2012 Audi A8L: I Like this Car, But ...
December 08, 2011
I volunteered to pick our A8 up from the body shop yesterday. I wasn't terribly busy and I could think of worse things to do than spend an hour driving back from Burbank in the A8.
I'll cut right to the chase, I like this car. I like this car a lot, and not just because it's $100,000 and has all the bells and whistles. I'll begin listing things now.
The interior is just spectacular. You can't really appreciate in pictures the attention to detail and the quality that goes into this cabin. Whereas Audi is credited with improving Bentley, I think the A8 shows that interior development goes both ways. It may not be as elegant and overtly luxurious as a Mercedes S-Class or a Jaguar XJ in appearance, but when you really look closely at the craftsmanship, the A8 is second to none in its class.

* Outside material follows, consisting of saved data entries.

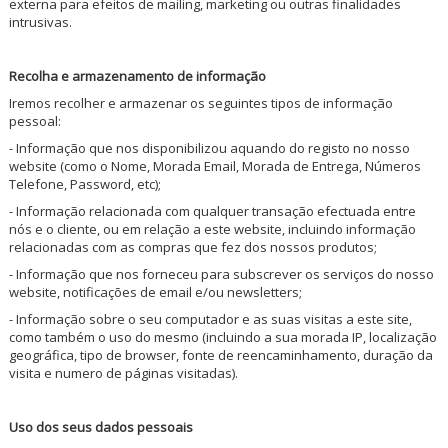
Jogos Role Playing & Livros
externa para efeitos de mailing, marketing ou outras finalidades
intrusivas.
Merchandising & Funko POP!
Recolha e armazenamento de informação
Protecção de Comics
Iremos recolher e armazenar os seguintes tipos de informação
pessoal:
- Informação que nos disponibilizou aquando do registo no nosso
Pré-encomendas
website (como o Nome, Morada Email, Morada de Entrega, Números
Telefone, Password, etc);
Promoções
- Informação relacionada com qualquer transação efectuada entre
nós e o cliente, ou em relação a este website, incluindo informação
relacionadas com as compras que fez dos nossos produtos;
- Informação que nos forneceu para subscrever os serviços do nosso
website, notificações de email e/ou newsletters;
- Informação sobre o seu computador e as suas visitas a este site,
como também o uso do mesmo (incluindo a sua morada IP, localização
geográfica, tipo de browser, fonte de reencaminhamento, duração da
visita e numero de páginas visitadas).
Uso dos seus dados pessoais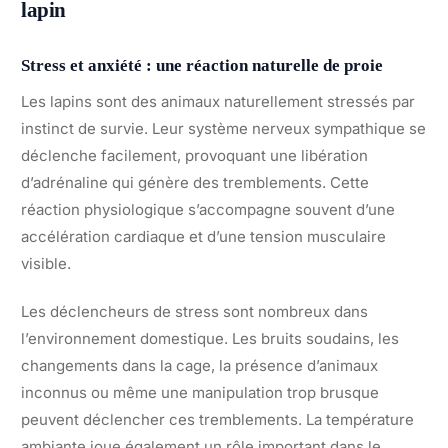
lapin
Stress et anxiété : une réaction naturelle de proie
Les lapins sont des animaux naturellement stressés par
instinct de survie. Leur système nerveux sympathique se
déclenche facilement, provoquant une libération
d’adrénaline qui génère des tremblements. Cette
réaction physiologique s’accompagne souvent d’une
accélération cardiaque et d’une tension musculaire
visible.
Les déclencheurs de stress sont nombreux dans
l’environnement domestique. Les bruits soudains, les
changements dans la cage, la présence d’animaux
inconnus ou même une manipulation trop brusque
peuvent déclencher ces tremblements. La température
ambiante joue également un rôle important dans le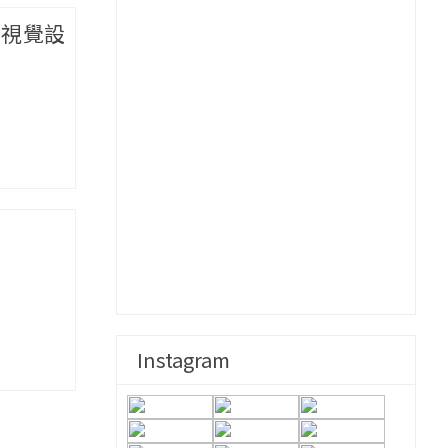
主視覺設
Instagram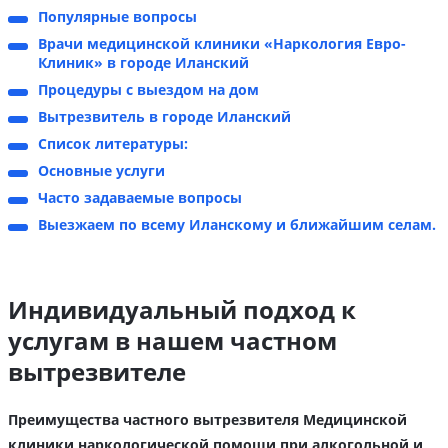
Популярные вопросы
Врачи медицинской клиники «Наркология Евро-
Клиник» в городе Иланский
Процедуры с выездом на дом
Вытрезвитель в городе Иланский
Список литературы:
Основные услуги
Часто задаваемые вопросы
Выезжаем по всему Иланскому и ближайшим селам.
Индивидуальный подход к
услугам в нашем частном
вытрезвителе
Преимущества частного вытрезвителя Медицинской
клиники наркологической помощи при алкогольной и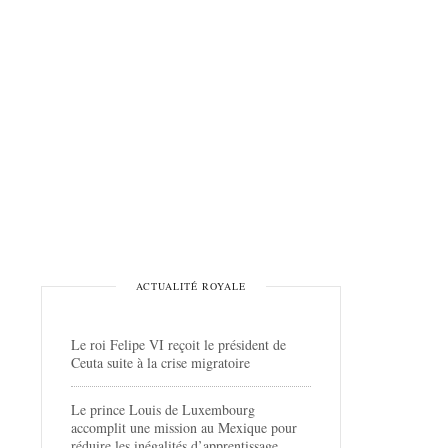
ACTUALITÉ ROYALE
Le roi Felipe VI reçoit le président de
Ceuta suite à la crise migratoire
Le prince Louis de Luxembourg
accomplit une mission au Mexique pour
réduire les inégalités d’apprentissage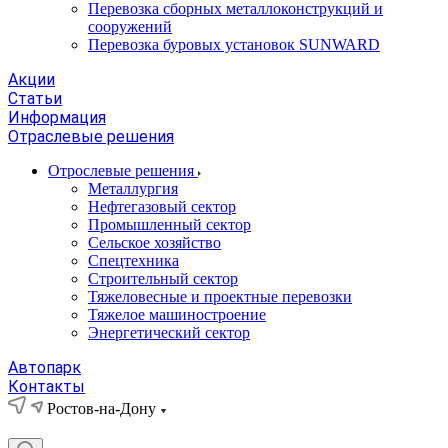
Перевозка сборных металлоконструкций и
сооружений
Перевозка буровых установок SUNWARD
Акции
Статьи
Информация
Отраслевые решения
Отрослевые решения
Металлургия
Нефтегазовый сектор
Промышленный сектор
Сельское хозяйство
Спецтехника
Строительный сектор
Тяжеловесные и проектные перевозки
Тяжелое машиностроение
Энергетический сектор
Автопарк
Контакты
Ростов-на-Дону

And that's just the cabin. It drives brilliantly. Audi has really nailed its driver-selected drive settings in a way that BMW can really learn from. The A8 (and other Audis) allows you to individually set the umpteen different dynamic settings so that if you want meaty steering in sport (far better than the hyper quick darty set-up of the A4's "Sport" setting) and the more comfortable suspension you can do it. Even with full sport on, it doesn't transmit that artificial sense of aggressiveness It also maintains your preferred settings when you turn the car back on. Regardless of settings, you really feel connected to the A8 compared to the isolation I felt in our old 7 Series. The way the A8 remains composed over the most pockmarked and undulating strips of pavement is truly impressive. You really need to remember that there's 20 feet of German limousine behind you since it drives much smaller than it is.
I could go on, but there's a whole year for that. I really like the A8, but ... and you know it was coming. I mean, I put it in the headline. I really like the A8, but I wouldn't buy it. It looks like an A4, and I don't even particularly like the A4. Seriously, from the rear, they are completely indistinguishable. The A8 has a bolder face, but the entire car is so conservative it makes Sean Hannity look like a mohawked Occupy New York tattoo enthusiast.
If you could somehow get the craftsmanship and engineering of the A8 with the the flair of the Jaguar XJ, you'd probably have the perfect car. Maybe the Mercedes CLS comes closest to that, but I can only hope that in the future Audi can apply some of the visual interest of its coupes to its sedans.